=== Work request ===
Every line from the beginning of the records below up to the one holding "Jak změní svoje zařazení?" should be quoted exactly; leave out the rest.

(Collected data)
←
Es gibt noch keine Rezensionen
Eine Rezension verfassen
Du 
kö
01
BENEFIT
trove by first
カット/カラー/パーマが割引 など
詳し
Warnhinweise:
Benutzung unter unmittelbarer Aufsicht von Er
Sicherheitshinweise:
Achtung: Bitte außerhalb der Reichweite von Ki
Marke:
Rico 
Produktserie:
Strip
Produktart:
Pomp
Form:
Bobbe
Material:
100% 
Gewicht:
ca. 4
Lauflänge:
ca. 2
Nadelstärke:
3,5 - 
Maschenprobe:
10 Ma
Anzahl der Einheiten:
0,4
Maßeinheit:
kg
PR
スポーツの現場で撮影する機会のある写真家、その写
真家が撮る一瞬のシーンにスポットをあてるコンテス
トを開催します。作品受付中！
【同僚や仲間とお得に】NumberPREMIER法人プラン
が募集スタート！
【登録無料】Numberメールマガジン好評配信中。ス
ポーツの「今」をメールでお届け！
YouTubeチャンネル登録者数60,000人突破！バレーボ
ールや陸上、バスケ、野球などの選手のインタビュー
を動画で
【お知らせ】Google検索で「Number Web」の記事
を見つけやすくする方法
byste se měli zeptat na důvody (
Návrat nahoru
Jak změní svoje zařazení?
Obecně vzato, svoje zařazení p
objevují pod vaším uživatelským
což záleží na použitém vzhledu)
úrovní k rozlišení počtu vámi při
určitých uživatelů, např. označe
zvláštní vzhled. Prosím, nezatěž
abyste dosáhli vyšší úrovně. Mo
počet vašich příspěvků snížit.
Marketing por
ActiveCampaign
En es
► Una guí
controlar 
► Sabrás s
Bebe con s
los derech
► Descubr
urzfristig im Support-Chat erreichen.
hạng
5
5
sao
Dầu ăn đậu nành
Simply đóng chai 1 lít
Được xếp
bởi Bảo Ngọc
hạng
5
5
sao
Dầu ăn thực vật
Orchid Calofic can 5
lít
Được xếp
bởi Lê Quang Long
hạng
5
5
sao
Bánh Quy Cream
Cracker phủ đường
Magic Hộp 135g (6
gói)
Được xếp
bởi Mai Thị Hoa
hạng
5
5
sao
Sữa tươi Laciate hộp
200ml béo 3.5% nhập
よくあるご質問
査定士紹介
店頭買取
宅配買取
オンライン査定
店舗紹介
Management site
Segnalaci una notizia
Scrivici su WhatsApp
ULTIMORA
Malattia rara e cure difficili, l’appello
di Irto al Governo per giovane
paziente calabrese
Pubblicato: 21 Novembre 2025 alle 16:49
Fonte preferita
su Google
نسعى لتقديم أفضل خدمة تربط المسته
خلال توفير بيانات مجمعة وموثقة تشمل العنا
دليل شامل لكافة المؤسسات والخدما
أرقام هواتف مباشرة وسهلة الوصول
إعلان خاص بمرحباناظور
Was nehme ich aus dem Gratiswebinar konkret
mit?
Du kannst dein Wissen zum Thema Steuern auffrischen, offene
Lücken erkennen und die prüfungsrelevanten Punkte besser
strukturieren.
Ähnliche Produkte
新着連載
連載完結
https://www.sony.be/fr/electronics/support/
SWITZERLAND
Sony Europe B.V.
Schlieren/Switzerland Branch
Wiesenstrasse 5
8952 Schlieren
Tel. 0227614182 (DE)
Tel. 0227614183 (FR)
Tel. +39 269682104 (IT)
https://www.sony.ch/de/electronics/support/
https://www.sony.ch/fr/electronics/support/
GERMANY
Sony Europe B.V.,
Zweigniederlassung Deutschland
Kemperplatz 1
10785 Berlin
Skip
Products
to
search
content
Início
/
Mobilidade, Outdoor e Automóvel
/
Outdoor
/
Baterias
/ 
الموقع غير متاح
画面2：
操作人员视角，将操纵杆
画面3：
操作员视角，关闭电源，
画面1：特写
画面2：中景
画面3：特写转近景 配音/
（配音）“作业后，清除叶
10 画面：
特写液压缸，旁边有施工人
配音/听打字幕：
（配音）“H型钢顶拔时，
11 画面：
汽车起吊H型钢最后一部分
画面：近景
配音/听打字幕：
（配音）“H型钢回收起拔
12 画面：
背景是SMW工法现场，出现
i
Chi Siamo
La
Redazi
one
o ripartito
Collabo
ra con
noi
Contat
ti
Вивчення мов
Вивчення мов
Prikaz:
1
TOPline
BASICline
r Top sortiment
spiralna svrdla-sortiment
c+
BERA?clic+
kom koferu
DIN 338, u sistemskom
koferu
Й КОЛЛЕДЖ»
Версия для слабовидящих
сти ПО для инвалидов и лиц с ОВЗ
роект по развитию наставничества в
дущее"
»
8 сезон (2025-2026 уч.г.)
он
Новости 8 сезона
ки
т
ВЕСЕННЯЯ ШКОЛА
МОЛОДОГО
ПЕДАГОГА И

=== Result of this task ===
←
Es gibt noch keine Rezensionen
Eine Rezension verfassen
Du 
kö
01
BENEFIT
trove by first
カット/カラー/パーマが割引 など
詳し
Warnhinweise:
Benutzung unter unmittelbarer Aufsicht von Er
Sicherheitshinweise:
Achtung: Bitte außerhalb der Reichweite von Ki
Marke:
Rico 
Produktserie:
Strip
Produktart:
Pomp
Form:
Bobbe
Material:
100% 
Gewicht:
ca. 4
Lauflänge:
ca. 2
Nadelstärke:
3,5 - 
Maschenprobe:
10 Ma
Anzahl der Einheiten:
0,4
Maßeinheit:
kg
PR
スポーツの現場で撮影する機会のある写真家、その写
真家が撮る一瞬のシーンにスポットをあてるコンテス
トを開催します。作品受付中！
【同僚や仲間とお得に】NumberPREMIER法人プラン
が募集スタート！
【登録無料】Numberメールマガジン好評配信中。ス
ポーツの「今」をメールでお届け！
YouTubeチャンネル登録者数60,000人突破！バレーボ
ールや陸上、バスケ、野球などの選手のインタビュー
を動画で
【お知らせ】Google検索で「Number Web」の記事
を見つけやすくする方法
byste se měli zeptat na důvody (
Návrat nahoru
Jak změní svoje zařazení?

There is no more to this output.